Local businesses can connect with future opportunities in Gippsland’s emerging offshore wind sector through a study now underway for Star of the South, Australia’s first proposed offshore wind project.
The project, proposed to be located off the coast of Gippsland in Victoria, has the potential to supply up to 20% of the state’s electricity needs and generate enough electricity to power up to 1.2 million homes.
Star of the South is currently in the feasibility and development phase. A range of government approvals will be needed to construct and operate the offshore wind farm.
“It typically takes around 10 years to develop and build an offshore wind project. If Star of the South is feasible and the necessary approvals are granted, construction could begin around the middle of the decade,” ICN Vic Industry Advisor Colin Young said.
Star of the South is expected to create up to 2,000 direct jobs in Victoria, including around 760 Gippsland jobs during construction and 200 long-term jobs during operation.

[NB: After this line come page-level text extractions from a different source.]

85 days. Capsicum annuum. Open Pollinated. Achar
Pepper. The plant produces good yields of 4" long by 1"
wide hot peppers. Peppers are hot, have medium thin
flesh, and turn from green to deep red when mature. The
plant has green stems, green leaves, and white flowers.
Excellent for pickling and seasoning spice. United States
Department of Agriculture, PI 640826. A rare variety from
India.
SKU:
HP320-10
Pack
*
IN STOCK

In a recent media release, Star of the South said businesses who complete an expression of interest on the project’s ICN Gateway may feature in an offshore wind local supplier directory and promoted across the global offshore wind supply chain. The directory will also include local steel, manufacturing, Traditional Owner, and social and inclusive procurement opportunities.
Star of the South has identified more than 100 opportunities for local businesses to supply the offshore wind sector including welding, excavation, electrical, vessel and helicopter services, fencing and safety equipment.
“Our goal is to connect local businesses that can help bring offshore wind projects to life with buyers from across the globe – not just for Star of the South but for other offshore wind projects in Australia and the world,” Star of the South CEO Charles Rattray said.
“We’re excited to show the world what Gippsland, Victoria and Australia have to offer and ensure local businesses are well-positioned to make the most of opportunities and grow local jobs.
“We expect our contractors to work with local suppliers, Traditional Owner and Indigenous-owned businesses, and social enterprises – the directory will make it easy for them and increase use of local businesses.
“Expressing interest through our ICN Gateway is the best first step to get involved.”
Contracts and work packages are likely to include materials and construction related to:
- Landscaping supplies
- Plant hire
- Earthmoving services
- Quarry products
- Structural concrete
- Welfare facilities
- Steel fabrication
- Soil and water testing
- Signage, marking and signwriting
- Waste management services
- Fuel supply
- Security systems
- Generator sets
- Diving services
- Charter and coach services
- Crew transfer vessels
- Wind turbine consumables
- Wind turbine blade inspection and repair
- Professional services
Businesses are encouraged to register and identify work packages relevant to capabilities on the project’s ICN Gateway page before 30 September. Other work packages are expected to be released as the project progresses.